A friendship shared, a laugh, a kiss
Ah yes, these things I, too, shall miss.
My life’s been full, I’ve savoured much
Good times, good friends, a loved-one’s touch.
She was married to Murray for 39 happy years. Like all couples they faced their trials together, not least of which was the ten long years they waited for their son Sean to enter their lives, bringing with him joy and love. More fulfillment came three years later with the arrival of Kevin. She loved her boys profoundly and was immensely proud of the fine men they have become, and her family was enhanced yet again when Kevin married Alexandra. Shelagh loved Calgary and retained a strong affection for her Irish roots but her favourite location was the family retreat at Duck Lake, Montana, which became her sanctuary and the place to which she removed herself to read, to rest, to contemplate and to become reenergized. A devout feminist, she worked assiduously to promote the ordination of women to priesthood in the Catholic Church. She was a devoted member of the Saint Brigid of Kildare Catholic Faith Community and a supporter of Roman Catholic Womenpriests, an international group seeking to reform the Church. Implacably opposed to injustice and unfairness, she was a formidable campaigner and she encouraged others to question misguided allegiance to the status quo. Tragedy struck in November 2010 when she was diagnosed with ALS. This was the most daunting challenge of her life but she stepped up to the plate and confronted her fate with resilience, courage, grace and true grit. She was supported magnificently by her family, friends, colleagues, the Adult and Palliative Home Care teams from Alberta Health Services, and most notably, the ALS Society of Alberta (especially Jane Rivest and Megan Blomfield). Special mention must go to the wonderful Tina Lorenzo, Shelagh’s constant caregiver, for her professional skills, her unwavering devotion to duty and her unstinting kindness. Shelagh faced her final days and hours with her customary consideration for loved ones and with a fortitude that was inspirational. Such was her life and such was her death. She will be missed.

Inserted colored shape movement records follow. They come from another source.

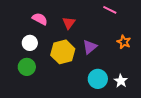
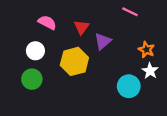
purple triangle: (90, 47) -> (103, 41), moved
cyan circle: (98, 79) -> (129, 86), moved
white star: (121, 81) -> (150, 71), moved

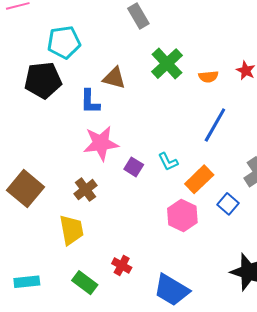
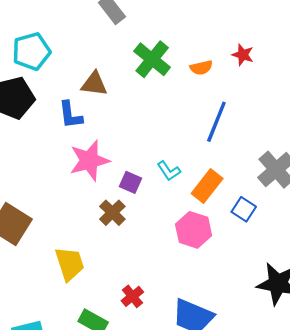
brown cross: (86, 190) -> (112, 213), moved
red cross: (122, 265) -> (132, 296), turned 30

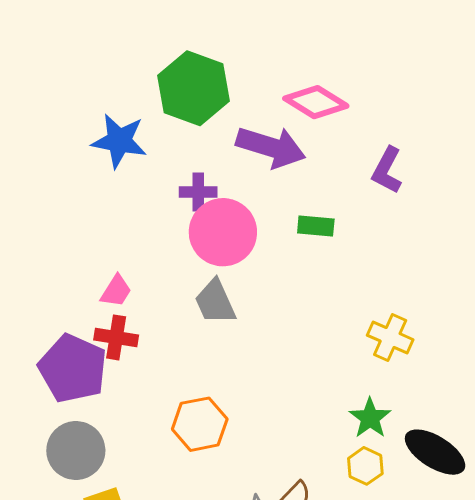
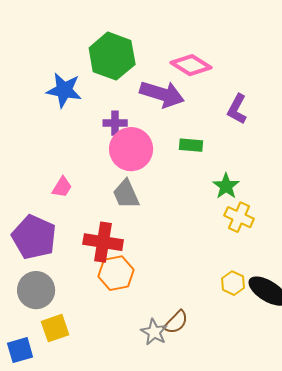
red cross: (116, 337) -> (103, 242), moved, size x1.4
green star: (370, 418) -> (226, 186), moved
yellow hexagon: (365, 466) -> (233, 283), moved

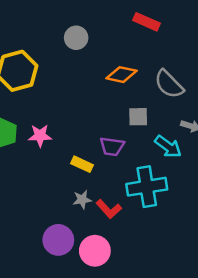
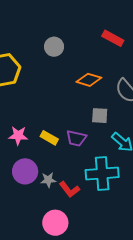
pink star: (40, 136) -> (18, 136), moved
yellow rectangle: (82, 164) -> (49, 138), moved
purple circle: (58, 240) -> (25, 171), moved

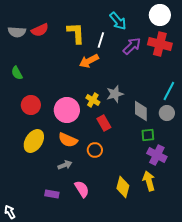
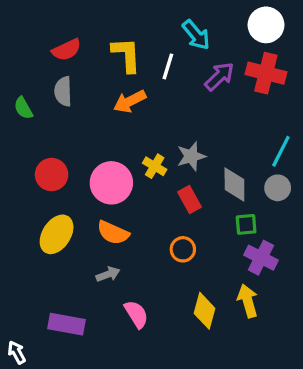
gray semicircle: (17, 32) -> (63, 91), moved, turned 84
orange arrow: (89, 61) -> (130, 101), moved
green semicircle: (17, 73) -> (23, 108), moved
red rectangle: (104, 123) -> (190, 199), moved
orange circle: (95, 150) -> (183, 249), moved
purple rectangle: (52, 194) -> (67, 324), moved, size x1.5

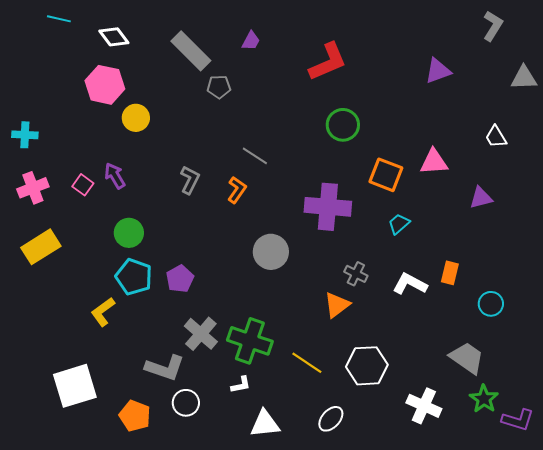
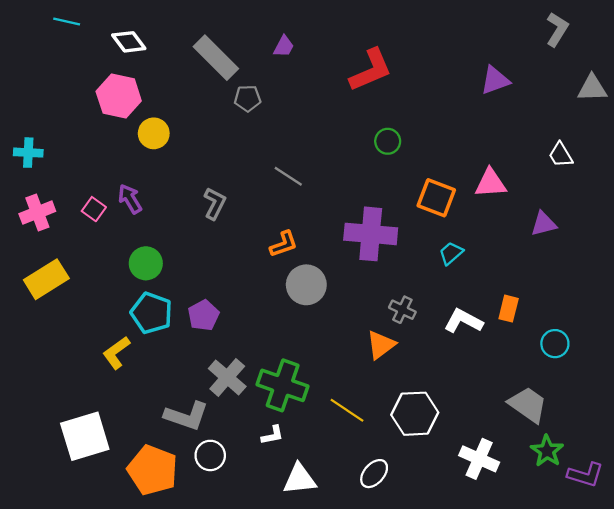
green circle: (343, 125) -> (388, 141), size x0.7
orange L-shape: (237, 190) -> (284, 244), moved, turned 36
orange pentagon: (135, 416) -> (153, 470), size x1.4

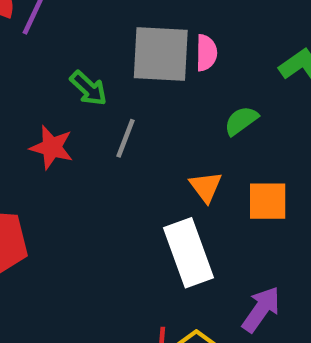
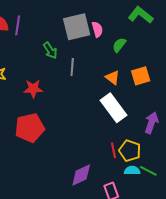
pink semicircle: (206, 53) -> (97, 29), moved
green arrow: (88, 88) -> (50, 50), turned 30
red star: (52, 147) -> (33, 89), moved

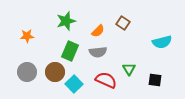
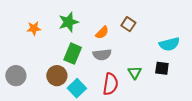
orange star: (27, 36) -> (34, 28), moved
gray circle: (27, 72) -> (16, 76), moved
red semicircle: (106, 80) -> (110, 84), turned 75
black square: (155, 80) -> (162, 68), moved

Perhaps my time seemed all too brief
Don’t shorten yours with undue grief
Be not be burdened with tears of sorrow
Enjoy the sunshine of the morrow.
A Celebration of Shelagh’s Life will take place at 10:30 a.m., Tuesday July 23, 2013 at St. David’s United Church, 3303 Capitol Hill Crescent N.W., Calgary, AB with a Funeral Mass celebrated by the Pastor of St. Brigid of Kildare Catholic Faith Community. At Shelagh’s request, please wear bright colours! In lieu of flowers, donations may be made to the ALS Society of Alberta, No. 250, 4723 – 1 Street S.W., Calgary, Alberta T2G 4Y8. In living memory of Shelagh Mikulak, a tree will be planted at Hill Springs Park, Cochrane.